2.0 Structural Overview
[0032] FIG. 1 is a block diagram that depicts an example system for
automated data collection and analysis according to one embodiment
of the invention.
[0033] A user machine 101 is communicatively coupled to a network
130 and devices 191A, 191B. A customer service engineer machine 141
and a provider server 161 also are communicatively coupled to
network 130 and to one another. In various embodiments, the network
130 is a wireless network, dial up access, the Internet, a LAN, a
WAN, or any other communication network.
[0034] User machine 101, customer service engineer (CSE) machine
141, devices 191A, 191B, and provider server 161 are each logical
machines. Each logical machine can run on separate physical
computing machines or can be running on the same physical computing
machine as one or more of the other logical machines. Various
embodiments of computers and other machines are described in detail
below in the section entitled Hardware Overview. In various
embodiments, devices 191A, 191B are routers, switches, hubs, and
any other appropriate networking or computing devices.

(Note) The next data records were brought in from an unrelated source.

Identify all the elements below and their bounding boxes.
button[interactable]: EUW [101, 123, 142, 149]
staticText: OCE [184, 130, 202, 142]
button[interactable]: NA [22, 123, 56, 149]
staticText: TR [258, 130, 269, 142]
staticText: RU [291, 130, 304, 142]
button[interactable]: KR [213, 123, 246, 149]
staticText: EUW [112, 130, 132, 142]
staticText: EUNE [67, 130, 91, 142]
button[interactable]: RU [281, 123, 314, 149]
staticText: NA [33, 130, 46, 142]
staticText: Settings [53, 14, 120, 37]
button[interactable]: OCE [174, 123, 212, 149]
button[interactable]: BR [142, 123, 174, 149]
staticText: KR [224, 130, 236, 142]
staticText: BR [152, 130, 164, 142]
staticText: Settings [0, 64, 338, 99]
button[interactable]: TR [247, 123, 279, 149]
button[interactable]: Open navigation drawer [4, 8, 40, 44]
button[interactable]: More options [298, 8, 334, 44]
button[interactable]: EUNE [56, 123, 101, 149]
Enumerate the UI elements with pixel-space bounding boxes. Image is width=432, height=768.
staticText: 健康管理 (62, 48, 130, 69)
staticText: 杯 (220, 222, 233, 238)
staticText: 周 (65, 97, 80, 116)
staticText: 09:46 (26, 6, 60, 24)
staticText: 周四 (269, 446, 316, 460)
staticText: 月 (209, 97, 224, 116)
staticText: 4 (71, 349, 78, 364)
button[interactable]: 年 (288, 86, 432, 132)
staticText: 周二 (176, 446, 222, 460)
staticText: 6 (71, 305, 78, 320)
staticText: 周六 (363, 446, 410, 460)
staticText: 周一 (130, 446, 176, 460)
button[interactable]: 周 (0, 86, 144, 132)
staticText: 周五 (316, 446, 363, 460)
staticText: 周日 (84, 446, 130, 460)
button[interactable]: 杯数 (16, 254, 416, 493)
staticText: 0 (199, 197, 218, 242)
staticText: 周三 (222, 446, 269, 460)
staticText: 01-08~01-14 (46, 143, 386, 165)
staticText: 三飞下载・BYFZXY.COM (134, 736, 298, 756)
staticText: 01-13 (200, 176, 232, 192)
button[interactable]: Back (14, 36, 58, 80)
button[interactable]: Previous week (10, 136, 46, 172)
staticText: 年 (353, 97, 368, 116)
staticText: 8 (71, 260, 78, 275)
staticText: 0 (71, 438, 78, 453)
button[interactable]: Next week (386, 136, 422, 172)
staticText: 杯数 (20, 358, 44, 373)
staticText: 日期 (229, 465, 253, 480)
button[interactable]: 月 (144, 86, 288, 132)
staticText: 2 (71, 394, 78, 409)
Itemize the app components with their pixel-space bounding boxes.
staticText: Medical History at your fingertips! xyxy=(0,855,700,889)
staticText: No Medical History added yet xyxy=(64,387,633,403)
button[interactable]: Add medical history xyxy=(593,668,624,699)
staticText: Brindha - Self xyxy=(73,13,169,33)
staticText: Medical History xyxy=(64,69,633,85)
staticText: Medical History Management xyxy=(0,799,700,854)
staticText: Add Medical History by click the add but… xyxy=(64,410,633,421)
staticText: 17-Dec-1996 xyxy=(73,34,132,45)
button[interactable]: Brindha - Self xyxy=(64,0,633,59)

[0035] User machine 101 comprises a launcher module 110 and an
email client module 120A. In one embodiment, the launcher module
110 is one or more software elements running on the user machine
101. In various embodiments, the launcher module 110 is written in
Java, Perl, C++, FORTRAN, Pascal, or any other appropriate
language. In various embodiments, the launcher module 110 is Java
Web Start.TM., an application that can execute Java Network
Launching Protocol.TM. ("JNLP") files, a proprietary launcher
application, or any other appropriate launcher mechanism. In
various embodiments, the launcher module 110 can execute sets of
commands including data capture commands, send and receive commands
using appropriate communication mechanisms, or commands to make the
launcher module 110 pause for a predefined period of time.

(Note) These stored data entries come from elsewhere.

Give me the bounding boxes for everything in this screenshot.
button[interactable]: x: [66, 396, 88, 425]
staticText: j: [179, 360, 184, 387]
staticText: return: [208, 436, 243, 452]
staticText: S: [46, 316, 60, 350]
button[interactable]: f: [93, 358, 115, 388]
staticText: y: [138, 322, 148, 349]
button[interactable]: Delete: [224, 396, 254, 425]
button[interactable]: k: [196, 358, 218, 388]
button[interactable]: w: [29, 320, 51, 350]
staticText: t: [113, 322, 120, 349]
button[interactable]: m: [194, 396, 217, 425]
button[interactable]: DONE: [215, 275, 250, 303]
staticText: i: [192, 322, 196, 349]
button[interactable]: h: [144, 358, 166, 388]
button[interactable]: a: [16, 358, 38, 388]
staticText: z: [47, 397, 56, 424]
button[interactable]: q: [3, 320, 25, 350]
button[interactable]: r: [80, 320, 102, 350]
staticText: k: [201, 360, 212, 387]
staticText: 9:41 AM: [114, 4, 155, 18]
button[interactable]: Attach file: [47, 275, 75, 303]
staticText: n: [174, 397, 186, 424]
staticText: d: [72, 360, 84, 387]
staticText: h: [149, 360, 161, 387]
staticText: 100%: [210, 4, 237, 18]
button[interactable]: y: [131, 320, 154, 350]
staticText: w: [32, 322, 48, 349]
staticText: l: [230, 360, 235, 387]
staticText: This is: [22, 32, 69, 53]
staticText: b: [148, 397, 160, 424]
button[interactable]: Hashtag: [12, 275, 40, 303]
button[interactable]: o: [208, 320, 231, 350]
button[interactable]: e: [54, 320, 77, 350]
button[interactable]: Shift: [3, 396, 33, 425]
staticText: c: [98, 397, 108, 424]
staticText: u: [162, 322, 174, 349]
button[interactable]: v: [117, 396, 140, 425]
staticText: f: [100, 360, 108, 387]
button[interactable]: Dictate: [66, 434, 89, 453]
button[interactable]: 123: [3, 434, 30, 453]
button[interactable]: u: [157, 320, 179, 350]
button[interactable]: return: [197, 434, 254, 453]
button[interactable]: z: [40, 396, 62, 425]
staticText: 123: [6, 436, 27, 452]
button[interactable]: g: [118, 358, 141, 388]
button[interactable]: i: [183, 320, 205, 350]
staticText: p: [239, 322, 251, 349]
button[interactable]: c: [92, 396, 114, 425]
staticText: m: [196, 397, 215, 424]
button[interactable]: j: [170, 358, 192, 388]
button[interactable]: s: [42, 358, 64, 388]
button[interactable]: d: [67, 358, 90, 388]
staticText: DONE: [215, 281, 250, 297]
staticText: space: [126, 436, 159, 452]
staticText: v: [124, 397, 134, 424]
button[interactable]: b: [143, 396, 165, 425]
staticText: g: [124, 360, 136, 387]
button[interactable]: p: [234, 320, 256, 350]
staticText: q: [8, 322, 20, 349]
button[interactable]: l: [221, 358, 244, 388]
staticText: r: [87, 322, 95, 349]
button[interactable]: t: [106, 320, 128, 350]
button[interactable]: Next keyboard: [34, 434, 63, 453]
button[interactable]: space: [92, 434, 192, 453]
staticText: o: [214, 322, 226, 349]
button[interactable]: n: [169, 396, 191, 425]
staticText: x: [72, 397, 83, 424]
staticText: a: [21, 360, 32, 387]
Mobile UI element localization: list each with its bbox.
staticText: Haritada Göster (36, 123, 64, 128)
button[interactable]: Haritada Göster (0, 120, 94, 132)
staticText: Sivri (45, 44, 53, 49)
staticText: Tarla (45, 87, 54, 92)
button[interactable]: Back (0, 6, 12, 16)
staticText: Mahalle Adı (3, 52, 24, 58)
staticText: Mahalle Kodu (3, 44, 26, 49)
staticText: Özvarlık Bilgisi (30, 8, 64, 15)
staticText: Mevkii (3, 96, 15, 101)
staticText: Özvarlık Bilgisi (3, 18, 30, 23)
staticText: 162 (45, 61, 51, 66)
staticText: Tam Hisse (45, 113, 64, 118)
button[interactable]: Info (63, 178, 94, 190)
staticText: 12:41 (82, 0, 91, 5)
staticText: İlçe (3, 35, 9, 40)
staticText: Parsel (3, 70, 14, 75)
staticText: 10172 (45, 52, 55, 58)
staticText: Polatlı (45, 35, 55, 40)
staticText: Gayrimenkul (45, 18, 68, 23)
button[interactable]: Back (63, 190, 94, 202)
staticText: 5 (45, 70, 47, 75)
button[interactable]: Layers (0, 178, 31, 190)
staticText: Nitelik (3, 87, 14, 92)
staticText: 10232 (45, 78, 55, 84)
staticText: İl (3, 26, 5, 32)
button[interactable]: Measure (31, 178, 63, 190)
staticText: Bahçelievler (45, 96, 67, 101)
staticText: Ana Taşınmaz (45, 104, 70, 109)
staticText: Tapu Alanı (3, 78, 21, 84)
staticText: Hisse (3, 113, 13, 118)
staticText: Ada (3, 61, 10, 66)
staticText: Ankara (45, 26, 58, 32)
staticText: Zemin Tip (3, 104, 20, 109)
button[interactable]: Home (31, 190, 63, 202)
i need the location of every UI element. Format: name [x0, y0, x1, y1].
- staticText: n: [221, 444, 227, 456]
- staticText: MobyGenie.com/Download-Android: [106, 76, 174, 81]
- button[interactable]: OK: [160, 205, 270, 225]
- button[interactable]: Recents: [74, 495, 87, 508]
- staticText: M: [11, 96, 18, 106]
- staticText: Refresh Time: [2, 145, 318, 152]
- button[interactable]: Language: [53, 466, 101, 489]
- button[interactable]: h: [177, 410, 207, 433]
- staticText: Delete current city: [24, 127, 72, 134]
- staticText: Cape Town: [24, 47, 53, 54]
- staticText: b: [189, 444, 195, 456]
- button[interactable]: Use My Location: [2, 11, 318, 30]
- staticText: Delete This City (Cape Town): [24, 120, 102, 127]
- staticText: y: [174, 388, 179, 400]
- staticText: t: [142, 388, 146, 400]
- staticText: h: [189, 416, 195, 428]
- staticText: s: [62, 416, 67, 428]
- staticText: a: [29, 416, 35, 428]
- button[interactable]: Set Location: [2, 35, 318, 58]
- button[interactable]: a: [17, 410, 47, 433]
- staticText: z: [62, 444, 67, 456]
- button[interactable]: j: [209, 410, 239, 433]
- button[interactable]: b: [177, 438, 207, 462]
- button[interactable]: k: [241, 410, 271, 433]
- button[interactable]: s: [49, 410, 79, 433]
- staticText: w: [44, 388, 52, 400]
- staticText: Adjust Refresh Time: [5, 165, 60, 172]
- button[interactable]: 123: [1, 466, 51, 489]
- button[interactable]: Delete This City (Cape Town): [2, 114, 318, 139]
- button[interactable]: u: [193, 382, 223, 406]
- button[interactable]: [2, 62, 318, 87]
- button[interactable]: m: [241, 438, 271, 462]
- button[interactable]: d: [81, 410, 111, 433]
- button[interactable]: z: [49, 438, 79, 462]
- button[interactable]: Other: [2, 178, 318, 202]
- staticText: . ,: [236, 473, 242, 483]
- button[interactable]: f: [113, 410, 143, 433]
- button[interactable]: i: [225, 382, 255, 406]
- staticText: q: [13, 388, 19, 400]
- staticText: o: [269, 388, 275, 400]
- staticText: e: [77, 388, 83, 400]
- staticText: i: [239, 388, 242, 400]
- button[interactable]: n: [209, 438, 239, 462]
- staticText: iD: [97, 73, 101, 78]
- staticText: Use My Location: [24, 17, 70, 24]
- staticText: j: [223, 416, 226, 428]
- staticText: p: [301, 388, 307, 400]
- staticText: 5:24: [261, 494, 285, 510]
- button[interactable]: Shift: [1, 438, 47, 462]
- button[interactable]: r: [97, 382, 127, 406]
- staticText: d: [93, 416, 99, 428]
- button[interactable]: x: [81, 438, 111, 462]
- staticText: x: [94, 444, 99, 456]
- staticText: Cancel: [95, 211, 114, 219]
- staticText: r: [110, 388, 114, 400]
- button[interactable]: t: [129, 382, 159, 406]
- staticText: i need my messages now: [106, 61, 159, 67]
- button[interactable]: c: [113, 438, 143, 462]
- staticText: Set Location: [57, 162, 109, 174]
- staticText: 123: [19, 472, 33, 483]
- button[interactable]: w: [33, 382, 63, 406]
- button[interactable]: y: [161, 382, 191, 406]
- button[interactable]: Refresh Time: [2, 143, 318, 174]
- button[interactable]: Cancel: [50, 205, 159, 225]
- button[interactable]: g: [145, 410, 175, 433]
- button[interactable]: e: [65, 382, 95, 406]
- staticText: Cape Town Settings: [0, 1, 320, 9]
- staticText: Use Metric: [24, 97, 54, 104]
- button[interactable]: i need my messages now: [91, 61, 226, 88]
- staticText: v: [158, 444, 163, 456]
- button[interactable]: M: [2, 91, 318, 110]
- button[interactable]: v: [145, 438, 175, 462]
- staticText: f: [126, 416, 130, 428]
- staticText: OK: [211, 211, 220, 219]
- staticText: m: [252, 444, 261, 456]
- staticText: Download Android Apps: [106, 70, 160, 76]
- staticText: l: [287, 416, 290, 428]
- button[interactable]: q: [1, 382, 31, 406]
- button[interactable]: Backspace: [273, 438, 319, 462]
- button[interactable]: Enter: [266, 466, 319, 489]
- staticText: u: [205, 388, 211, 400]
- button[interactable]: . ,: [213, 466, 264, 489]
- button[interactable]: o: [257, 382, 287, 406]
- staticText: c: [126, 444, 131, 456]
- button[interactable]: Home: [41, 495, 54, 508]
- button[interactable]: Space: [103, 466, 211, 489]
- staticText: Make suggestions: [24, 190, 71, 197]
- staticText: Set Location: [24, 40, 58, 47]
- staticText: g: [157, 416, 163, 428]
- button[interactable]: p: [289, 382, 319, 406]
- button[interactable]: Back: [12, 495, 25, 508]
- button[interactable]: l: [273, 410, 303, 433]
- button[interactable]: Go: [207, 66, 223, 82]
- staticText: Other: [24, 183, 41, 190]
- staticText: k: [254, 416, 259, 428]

[0036] In one embodiment, the launcher module 110 comprises a
command runner module 115. In various related embodiments, the
command runner module 115 is a program running on the user machine
101 as part of the launcher module 110 or separately from the
launcher module 110. In various embodiments, the command runner
module 115 is written in Java, Perl, C++, FORTRAN, Pascal, or any
other appropriate language. In various embodiments, the command
runner module 115 is a Java Web Start.TM. application, an
application that can execute JNLP files, an application that
started by executing a JNLP file, a proprietary command running
application, or any other appropriate command running mechanism. In
various embodiments, the command runner module 115 executes sets of
commands including data capture commands, send and receive commands
using appropriate communication mechanisms, or commands to make the
command runner module 115 pause for a predefined period of
time.
[0037] In one embodiment, the email client modules 120A, 120B are
programs that can send and receive email using appropriate
communication means. In various embodiments, the email client
modules 120A, 120B are programs that can render email documents
written as unformatted text or in a structured format such as
hypertext markup language (HTML), extensible markup language (XML),
portable document format (PDF), or postscript (PS).
[0038] The user machine 101 is communicatively coupled to one or
more devices 191A and 1911B. In various embodiments, information is
gathered from device 191A or 1911B. In various embodiments, the
communicative coupling between the user machine 101 and the devices
191A, 191B is performed by a network such as a wireless network,
dial up access, the Internet, a local area network (LAN), wide area
network (WAN), or any other communication mechanism. In various
embodiments, the communicative coupling between the user machine
101 and the devices 191A, 191B is performed by a direct connection
such as a cable, infrared connection, or other carrier medium.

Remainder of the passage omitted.